§ **WORK REQUIRED**
Copy the lines below exactly, starting at the one with "morning in Barcelona" and ending at the one with "informacji oraz struktura", and leave out any picture.

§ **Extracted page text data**

__________

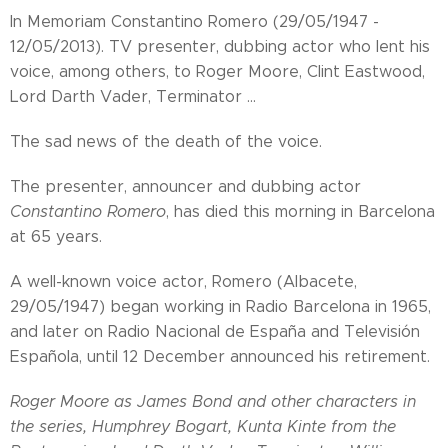
In Memoriam Constantino Romero (29/05/1947 -
12/05/2013). TV presenter, dubbing actor who lent his
voice, among others, to Roger Moore, Clint Eastwood,
Lord Darth Vader, Terminator ...
The sad news of the death of the voice.
The presenter, announcer and dubbing actor
Constantino Romero
, has died this morning in Barcelona
at 65 years.
A well-known voice actor, Romero (Albacete,
29/05/1947) began working in Radio Barcelona in 1965,
and later on Radio Nacional de España and Televisión
Española, until 12 December announced his retirement.
Roger Moore as James Bond and other characters in
the series, Humphrey Bogart, Kunta Kinte from the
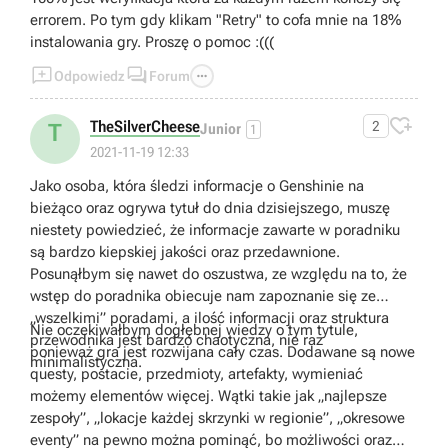
errorem. Po tym gdy klikam "Retry" to cofa mnie na 18%
instalowania gry. Proszę o pomoc :(((



Odpowiedz
Forum

TheSilverCheese
2
T
Junior
1
2021-11-19 12:33
Jako osoba, która śledzi informacje o Genshinie na
bieżąco oraz ogrywa tytuł do dnia dzisiejszego, muszę
niestety powiedzieć, że informacje zawarte w poradniku
są bardzo kiepskiej jakości oraz przedawnione.
Posunąłbym się nawet do oszustwa, ze względu na to, że
wstęp do poradnika obiecuje nam zapoznanie się ze
„wszelkimi” poradami, a ilość informacji oraz struktura
Nie oczekiwałbym dogłębnej wiedzy o tym tytule,
przewodnika jest bardzo chaotyczna, nie raz
ponieważ gra jest rozwijana cały czas. Dodawane są nowe
minimalistyczna.
questy, postacie, przedmioty, artefakty, wymieniać
możemy elementów więcej. Wątki takie jak „najlepsze
zespoły”, „lokacje każdej skrzynki w regionie”, „okresowe
eventy” na pewno można pominąć, bo możliwości oraz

__________

§ **EXERCISE SOLUTION**
, has died this morning in Barcelona
at 65 years.
A well-known voice actor, Romero (Albacete,
29/05/1947) began working in Radio Barcelona in 1965,
and later on Radio Nacional de España and Televisión
Española, until 12 December announced his retirement.
Roger Moore as James Bond and other characters in
the series, Humphrey Bogart, Kunta Kinte from the
errorem. Po tym gdy klikam "Retry" to cofa mnie na 18%
instalowania gry. Proszę o pomoc :(((



Odpowiedz
Forum

TheSilverCheese
2
T
Junior
1
2021-11-19 12:33
Jako osoba, która śledzi informacje o Genshinie na
bieżąco oraz ogrywa tytuł do dnia dzisiejszego, muszę
niestety powiedzieć, że informacje zawarte w poradniku
są bardzo kiepskiej jakości oraz przedawnione.
Posunąłbym się nawet do oszustwa, ze względu na to, że
wstęp do poradnika obiecuje nam zapoznanie się ze
„wszelkimi” poradami, a ilość informacji oraz struktura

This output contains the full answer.